■ TASK DIRECTIONS ■
Each line of the listing should be reproduced exactly.

■ INPUT RECORDS ■
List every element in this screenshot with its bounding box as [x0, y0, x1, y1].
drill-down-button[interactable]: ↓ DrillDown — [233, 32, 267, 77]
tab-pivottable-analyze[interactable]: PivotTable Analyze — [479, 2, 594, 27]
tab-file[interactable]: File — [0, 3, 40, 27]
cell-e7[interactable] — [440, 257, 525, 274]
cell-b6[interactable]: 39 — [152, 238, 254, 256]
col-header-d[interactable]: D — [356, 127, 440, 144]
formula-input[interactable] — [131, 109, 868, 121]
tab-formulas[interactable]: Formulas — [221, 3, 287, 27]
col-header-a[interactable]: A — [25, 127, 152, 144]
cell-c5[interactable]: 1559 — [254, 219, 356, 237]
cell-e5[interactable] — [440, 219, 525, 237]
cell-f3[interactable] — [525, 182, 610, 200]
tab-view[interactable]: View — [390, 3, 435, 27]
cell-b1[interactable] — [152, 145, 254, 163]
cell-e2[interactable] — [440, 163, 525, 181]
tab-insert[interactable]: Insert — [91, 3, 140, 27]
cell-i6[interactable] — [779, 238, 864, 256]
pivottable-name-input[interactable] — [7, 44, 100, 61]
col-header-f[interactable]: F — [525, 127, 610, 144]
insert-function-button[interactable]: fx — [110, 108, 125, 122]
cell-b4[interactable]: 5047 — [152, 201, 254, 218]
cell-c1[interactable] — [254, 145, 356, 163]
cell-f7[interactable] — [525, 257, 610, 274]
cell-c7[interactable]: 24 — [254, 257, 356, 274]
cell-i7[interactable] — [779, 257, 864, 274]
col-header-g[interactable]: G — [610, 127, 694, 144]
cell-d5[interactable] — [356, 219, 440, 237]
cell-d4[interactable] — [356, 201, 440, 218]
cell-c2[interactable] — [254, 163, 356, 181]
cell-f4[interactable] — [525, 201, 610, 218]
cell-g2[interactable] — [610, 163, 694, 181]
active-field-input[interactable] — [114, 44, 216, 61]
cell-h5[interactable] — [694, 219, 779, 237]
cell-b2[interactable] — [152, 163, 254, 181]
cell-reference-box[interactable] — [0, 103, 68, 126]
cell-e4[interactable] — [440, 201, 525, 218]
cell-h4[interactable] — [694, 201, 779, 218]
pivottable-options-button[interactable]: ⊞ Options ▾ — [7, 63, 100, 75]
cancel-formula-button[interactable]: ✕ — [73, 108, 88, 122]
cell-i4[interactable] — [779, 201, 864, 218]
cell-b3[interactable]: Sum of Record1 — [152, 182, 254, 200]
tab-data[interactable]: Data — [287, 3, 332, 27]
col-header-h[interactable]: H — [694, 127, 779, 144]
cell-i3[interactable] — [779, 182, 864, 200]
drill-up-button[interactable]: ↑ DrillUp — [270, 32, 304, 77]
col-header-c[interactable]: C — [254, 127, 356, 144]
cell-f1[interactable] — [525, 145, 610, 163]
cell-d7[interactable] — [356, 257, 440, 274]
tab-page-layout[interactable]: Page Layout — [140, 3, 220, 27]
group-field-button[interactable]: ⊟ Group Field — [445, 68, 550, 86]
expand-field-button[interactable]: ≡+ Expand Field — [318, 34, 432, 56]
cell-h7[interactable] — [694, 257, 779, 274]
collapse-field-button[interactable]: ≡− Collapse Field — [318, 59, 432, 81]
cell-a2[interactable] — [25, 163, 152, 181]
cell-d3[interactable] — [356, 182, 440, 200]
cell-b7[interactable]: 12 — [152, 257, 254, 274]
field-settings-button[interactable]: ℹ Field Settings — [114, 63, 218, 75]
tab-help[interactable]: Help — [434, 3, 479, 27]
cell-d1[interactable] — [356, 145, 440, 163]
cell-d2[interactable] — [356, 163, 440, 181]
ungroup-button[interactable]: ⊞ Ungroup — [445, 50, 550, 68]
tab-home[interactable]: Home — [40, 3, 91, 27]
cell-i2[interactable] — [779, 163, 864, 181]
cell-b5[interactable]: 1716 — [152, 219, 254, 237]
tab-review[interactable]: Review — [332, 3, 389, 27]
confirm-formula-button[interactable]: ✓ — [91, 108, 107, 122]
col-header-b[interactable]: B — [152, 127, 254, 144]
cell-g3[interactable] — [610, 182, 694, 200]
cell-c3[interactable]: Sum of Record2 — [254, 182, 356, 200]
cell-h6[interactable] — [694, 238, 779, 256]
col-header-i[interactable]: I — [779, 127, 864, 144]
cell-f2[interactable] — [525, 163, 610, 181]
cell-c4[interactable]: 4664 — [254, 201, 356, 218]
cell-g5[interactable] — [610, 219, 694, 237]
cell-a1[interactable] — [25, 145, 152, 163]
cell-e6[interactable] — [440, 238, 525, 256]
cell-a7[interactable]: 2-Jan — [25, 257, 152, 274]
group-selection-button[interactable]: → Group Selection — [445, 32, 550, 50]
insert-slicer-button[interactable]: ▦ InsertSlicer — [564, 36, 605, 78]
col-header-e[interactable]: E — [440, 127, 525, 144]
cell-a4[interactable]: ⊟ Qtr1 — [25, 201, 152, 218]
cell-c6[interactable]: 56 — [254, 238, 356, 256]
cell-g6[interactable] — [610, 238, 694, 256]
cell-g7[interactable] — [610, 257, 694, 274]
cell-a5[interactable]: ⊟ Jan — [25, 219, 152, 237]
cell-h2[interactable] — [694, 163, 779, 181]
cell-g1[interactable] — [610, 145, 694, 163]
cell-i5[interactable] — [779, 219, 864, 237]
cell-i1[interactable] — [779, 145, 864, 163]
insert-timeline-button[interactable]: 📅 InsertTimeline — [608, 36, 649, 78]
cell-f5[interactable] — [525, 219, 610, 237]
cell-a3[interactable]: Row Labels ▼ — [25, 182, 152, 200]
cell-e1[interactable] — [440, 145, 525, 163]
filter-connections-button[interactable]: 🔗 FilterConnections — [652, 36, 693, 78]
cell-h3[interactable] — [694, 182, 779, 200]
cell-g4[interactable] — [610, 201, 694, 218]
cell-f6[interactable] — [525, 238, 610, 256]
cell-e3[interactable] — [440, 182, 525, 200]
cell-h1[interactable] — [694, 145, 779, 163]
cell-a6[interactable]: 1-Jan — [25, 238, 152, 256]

■ WRITTEN ANSWER ■
List every element in this screenshot with its bounding box as [x0, y0, x1, y1].
drill-down-button[interactable]: ↓ DrillDown — [233, 32, 267, 77]
tab-pivottable-analyze[interactable]: PivotTable Analyze — [479, 2, 594, 27]
tab-file[interactable]: File — [0, 3, 40, 27]
cell-e7[interactable] — [440, 257, 525, 274]
cell-b6[interactable]: 39 — [152, 238, 254, 256]
col-header-d[interactable]: D — [356, 127, 440, 144]
formula-input[interactable] — [131, 109, 868, 121]
tab-formulas[interactable]: Formulas — [221, 3, 287, 27]
col-header-a[interactable]: A — [25, 127, 152, 144]
cell-c5[interactable]: 1559 — [254, 219, 356, 237]
cell-e5[interactable] — [440, 219, 525, 237]
cell-f3[interactable] — [525, 182, 610, 200]
tab-view[interactable]: View — [390, 3, 435, 27]
cell-b1[interactable] — [152, 145, 254, 163]
cell-e2[interactable] — [440, 163, 525, 181]
tab-insert[interactable]: Insert — [91, 3, 140, 27]
cell-i6[interactable] — [779, 238, 864, 256]
pivottable-name-input[interactable] — [7, 44, 100, 61]
col-header-f[interactable]: F — [525, 127, 610, 144]
insert-function-button[interactable]: fx — [110, 108, 125, 122]
cell-b4[interactable]: 5047 — [152, 201, 254, 218]
cell-c1[interactable] — [254, 145, 356, 163]
cell-f7[interactable] — [525, 257, 610, 274]
cell-c7[interactable]: 24 — [254, 257, 356, 274]
cell-i7[interactable] — [779, 257, 864, 274]
col-header-g[interactable]: G — [610, 127, 694, 144]
cell-d5[interactable] — [356, 219, 440, 237]
cell-d4[interactable] — [356, 201, 440, 218]
cell-c2[interactable] — [254, 163, 356, 181]
cell-f4[interactable] — [525, 201, 610, 218]
cell-g2[interactable] — [610, 163, 694, 181]
active-field-input[interactable] — [114, 44, 216, 61]
cell-h5[interactable] — [694, 219, 779, 237]
cell-b2[interactable] — [152, 163, 254, 181]
cell-reference-box[interactable] — [0, 103, 68, 126]
cell-e4[interactable] — [440, 201, 525, 218]
cell-h4[interactable] — [694, 201, 779, 218]
pivottable-options-button[interactable]: ⊞ Options ▾ — [7, 63, 100, 75]
cancel-formula-button[interactable]: ✕ — [73, 108, 88, 122]
cell-i4[interactable] — [779, 201, 864, 218]
cell-b3[interactable]: Sum of Record1 — [152, 182, 254, 200]
tab-data[interactable]: Data — [287, 3, 332, 27]
col-header-h[interactable]: H — [694, 127, 779, 144]
cell-i3[interactable] — [779, 182, 864, 200]
drill-up-button[interactable]: ↑ DrillUp — [270, 32, 304, 77]
col-header-c[interactable]: C — [254, 127, 356, 144]
cell-f1[interactable] — [525, 145, 610, 163]
cell-d7[interactable] — [356, 257, 440, 274]
tab-page-layout[interactable]: Page Layout — [140, 3, 220, 27]
group-field-button[interactable]: ⊟ Group Field — [445, 68, 550, 86]
expand-field-button[interactable]: ≡+ Expand Field — [318, 34, 432, 56]
cell-h7[interactable] — [694, 257, 779, 274]
collapse-field-button[interactable]: ≡− Collapse Field — [318, 59, 432, 81]
cell-a2[interactable] — [25, 163, 152, 181]
cell-d3[interactable] — [356, 182, 440, 200]
cell-b7[interactable]: 12 — [152, 257, 254, 274]
field-settings-button[interactable]: ℹ Field Settings — [114, 63, 218, 75]
tab-help[interactable]: Help — [434, 3, 479, 27]
cell-d1[interactable] — [356, 145, 440, 163]
cell-d2[interactable] — [356, 163, 440, 181]
ungroup-button[interactable]: ⊞ Ungroup — [445, 50, 550, 68]
tab-home[interactable]: Home — [40, 3, 91, 27]
cell-i2[interactable] — [779, 163, 864, 181]
cell-b5[interactable]: 1716 — [152, 219, 254, 237]
tab-review[interactable]: Review — [332, 3, 389, 27]
confirm-formula-button[interactable]: ✓ — [91, 108, 107, 122]
col-header-b[interactable]: B — [152, 127, 254, 144]
cell-g3[interactable] — [610, 182, 694, 200]
cell-c3[interactable]: Sum of Record2 — [254, 182, 356, 200]
cell-h6[interactable] — [694, 238, 779, 256]
col-header-i[interactable]: I — [779, 127, 864, 144]
cell-f2[interactable] — [525, 163, 610, 181]
cell-c4[interactable]: 4664 — [254, 201, 356, 218]
cell-g5[interactable] — [610, 219, 694, 237]
cell-a1[interactable] — [25, 145, 152, 163]
cell-e6[interactable] — [440, 238, 525, 256]
cell-a7[interactable]: 2-Jan — [25, 257, 152, 274]
group-selection-button[interactable]: → Group Selection — [445, 32, 550, 50]
insert-slicer-button[interactable]: ▦ InsertSlicer — [564, 36, 605, 78]
col-header-e[interactable]: E — [440, 127, 525, 144]
cell-a4[interactable]: ⊟ Qtr1 — [25, 201, 152, 218]
cell-c6[interactable]: 56 — [254, 238, 356, 256]
cell-g6[interactable] — [610, 238, 694, 256]
cell-g7[interactable] — [610, 257, 694, 274]
cell-a5[interactable]: ⊟ Jan — [25, 219, 152, 237]
cell-h2[interactable] — [694, 163, 779, 181]
cell-g1[interactable] — [610, 145, 694, 163]
cell-i5[interactable] — [779, 219, 864, 237]
cell-i1[interactable] — [779, 145, 864, 163]
insert-timeline-button[interactable]: 📅 InsertTimeline — [608, 36, 649, 78]
cell-f5[interactable] — [525, 219, 610, 237]
cell-a3[interactable]: Row Labels ▼ — [25, 182, 152, 200]
cell-e1[interactable] — [440, 145, 525, 163]
filter-connections-button[interactable]: 🔗 FilterConnections — [652, 36, 693, 78]
cell-h3[interactable] — [694, 182, 779, 200]
cell-g4[interactable] — [610, 201, 694, 218]
cell-f6[interactable] — [525, 238, 610, 256]
cell-e3[interactable] — [440, 182, 525, 200]
cell-h1[interactable] — [694, 145, 779, 163]
cell-a6[interactable]: 1-Jan — [25, 238, 152, 256]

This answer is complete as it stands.